The idea of accidently offending God by worshipping Him wrongly really upsets me... I want to love Him with all my heart, and soul, and mind and strength. At the same time the idea of honouring Jesus less than He deserves as the special creation of God, son of a virgin, who will return in the end of the ages... that really upsets me. Because from a Christian point of view, He's the one who defeated death, who resisted sin, and who will be my advocate before the Great Judge when the last day comes.
Bear with me please, I've read the Quraan once, as a literary thing, before I was truly interested in Islam... now that I am interested, I've not got beyond the first Suraah, and keep re reading it. I know the Quraan is not a terribly long book, but I don't feel it's the kind of book that one should just read in one sitting.
I realise that I'll keep putting my foot in it, and answering the wrong way, asking the wrong questions, but I really do want to understand.

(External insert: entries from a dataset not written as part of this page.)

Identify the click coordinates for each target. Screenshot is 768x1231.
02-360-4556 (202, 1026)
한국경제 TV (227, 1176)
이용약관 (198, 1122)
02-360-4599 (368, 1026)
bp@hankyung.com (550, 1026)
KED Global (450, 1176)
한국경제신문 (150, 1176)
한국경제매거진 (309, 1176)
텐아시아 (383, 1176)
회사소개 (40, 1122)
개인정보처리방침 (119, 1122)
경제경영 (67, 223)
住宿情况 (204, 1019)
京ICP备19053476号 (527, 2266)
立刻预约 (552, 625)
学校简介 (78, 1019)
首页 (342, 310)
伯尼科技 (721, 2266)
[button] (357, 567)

Oh... and I have read part of the second surah... enough to realise how dreadful a thing it is to be hung up on the etiquette of religion, without paying attention to the truth of it. (The children of Israel going on and on about what kind of heifer they should sacrifice, instead of just gladly doing what they were asked.) I want to be someone who just does what God asks, rather than picking on details and putting it off.
So anyone reading this who prays... could you pray that I ask the right questions, read all the scriptures (including Christian and Hebrew) well, and remain truly open to what God is saying? That I appreciate God's kindness and generosity and love, and respond in kind?